Ukraine leader offers concessions amid Kiev clashes

Ukraine leader offers concessions amid Kiev clashes

Ukrainian President Viktor Yanukovych on Saturday offered sweeping concessions for the opposition, including the prime minister's post, to end a deadly crisis but his opponents vowed to press on with protests until all their demands are met.

Opposition activists storm the Ukrainian House, where the riot police have based their troops, in Kiev on January 25, 2014

Tensions continued to boil in the streets of Kiev, with stick-wielding protesters in helmets seen throwing Molotov cocktails and smashing in the windows of a Soviet-era building in Kiev used as a temporary base by the security forces.

Troops holed up inside hurled stun grenades as some of the 2,000 militants clambered inside shouting "Shame!".

Three people have been confirmed killed in a week of violence in the Ukrainian capital that has raised fears of a wider civil conflict and has seen protests spread to outlying regions of Ukraine.

Yanukovych on Saturday offered top opposition leaders Arseniy Yatsenyuk and Vitali Klitschko the posts of prime minister and deputy prime minister in a proposed compromise aimed at ending the former Soviet republic's worst crisis since independence in 1991.

Speaking to tens of thousands packed into the protest hub of Independence Square in Kiev, Yatsenyuk and other opposition leaders were careful to neither explicitly reject nor accept the deal.

"We are not scared of responsibility for the future of Ukraine. We take responsibility and are ready to take the country into the European Union," Yatsenyuk told the cheering crowd.

He added: "We do not believe any one of their words. We believe in action."

Yatsenyuk later told reporters the opposition was "not over the moon" about Yanukovych's unprecedented proposals.

"We are not refusing the offer but we are not accepting it either," he said.

World boxing champion Klitschko, leader of the UDAR (Punch) party, told protesters the opposition would press for a presidential election due in 2015 to be brought forward to this year.

"Talks will continue," said Klitschko, who along with the other opposition leaders earlier held the latest in a series of negotiations with Yanukovych.
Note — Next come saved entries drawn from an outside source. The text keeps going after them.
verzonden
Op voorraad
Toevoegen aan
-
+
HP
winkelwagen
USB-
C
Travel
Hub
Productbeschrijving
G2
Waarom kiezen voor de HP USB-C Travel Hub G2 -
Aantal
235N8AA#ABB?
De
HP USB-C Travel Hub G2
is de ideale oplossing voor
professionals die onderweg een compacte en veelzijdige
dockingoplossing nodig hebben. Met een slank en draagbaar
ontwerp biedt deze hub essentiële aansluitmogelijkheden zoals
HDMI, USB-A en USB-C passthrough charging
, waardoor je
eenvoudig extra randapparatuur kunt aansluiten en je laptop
'We want Yanukovych to resign'

The Ukrainian presidency said after Saturday's talks that the two sides had agreed that the protests and the police presence in Kiev would be gradually scaled down, but there was no sign of an easing of tensions on Independence Square.

"I don't think Yanukovych's proposal will change the situation," said Miron Kotsuba, a driver from the western city of Lviv.
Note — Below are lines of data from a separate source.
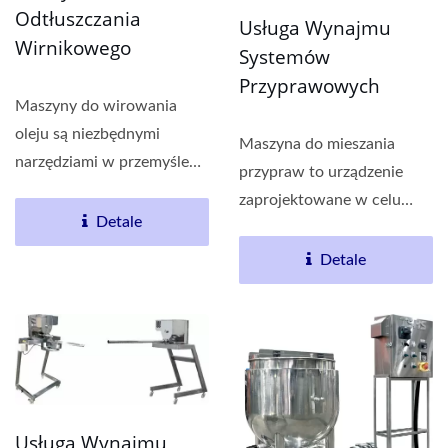
Odtłuszczania
Usługa Wynajmu
Wirnikowego
Systemów
Przyprawowych
Maszyny do wirowania
oleju są niezbędnymi
Maszyna do mieszania
narzędziami w przemyśle
przypraw to urządzenie
spożywczym, używanymi...
zaprojektowane w celu
Detale
wspomagania procesu
mieszania...
Detale
Usługa Wynajmu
"People will not accept the result of negotiations without Yanukovych's resignation. There is no confidence in these authorities," he said.

Iryna Pavlenko, a student from Kiev, said: "It is absurd when the authorities give us a condition for going out of the crisis after all that they have done."
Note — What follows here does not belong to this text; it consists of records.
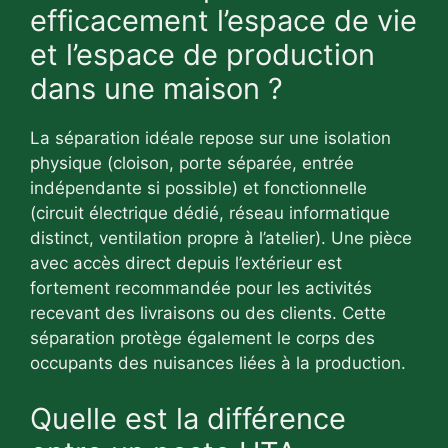
efficacement l’espace de vie
et l’espace de production
dans une maison ?
La séparation idéale repose sur une isolation
physique (cloison, porte séparée, entrée
indépendante si possible) et fonctionnelle
(circuit électrique dédié, réseau informatique
distinct, ventilation propre à l’atelier). Une pièce
avec accès direct depuis l’extérieur est
fortement recommandée pour les activités
recevant des livraisons ou des clients. Cette
séparation protège également le corps des
occupants des nuisances liées à la production.
Quelle est la différence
"It is terrible to think of military actions but my friends are in decisive mood," she said.

Yanukovych also said he was willing to consider constitutional changes that would reduce the huge powers he has built up and return to a political system that gives the prime minister more authority.

The president agreed to another key demand of the opposition, saying that he would put a bill to parliament to amnesty those arrested during two months of protests and political crisis in Ukraine.

He also promised to re-consider draconian anti-protest laws passed by parliament.

'Confrontation of force'

The protests first erupted in response to Yanukovych's refusal to sign a key deal with the European Union in November.

But they have snowballed into anti-government protests against Yanukovych's four-year rule, which the opposition claims has been riddled with corruption and nepotism.

Ukraine's interior minister earlier warned that efforts to solve the crisis without using force were proving "futile" as the opposition accused Yanukovych of planning to impose a state of emergency.

The authorities have also faced mounting pressure outside Kiev with protesters storming regional administration offices, not just in the anti-Yanukovych west of the country but also north and east of Kiev.

Interior Minister Vitaliy Zakharchenko has bluntly warned that the use of force was a possibility.

"The events of the last days in the Ukrainian capital have shown that our attempts to solve the conflict peacefully, without recourse to a confrontation of force, remain futile," he said.

Accusing the mainstream opposition of failing to control radicals, Zakharchenko said the authorities now had information that the protesters were "hoarding firearms" at their headquarters.

In a sign of a possible split within the ruling Regions Party over how to deal with the crisis, however, Ukraine's richest man Rinat Akhmetov said that dialogue was the only way forward.

"There can be only one solution to the political crisis -- a peaceful one. Any use of force is unacceptable," said Akhmetov, an ally of Yanukovych and bankroller of his party.

EU Enlargement Commissioner, Stefan Fuele, who held talks with Yanukovych in Kiev on Friday, urged the Ukrainian government to take concrete steps to halt "a spiral of violence and intimidation" and restore peace in the country.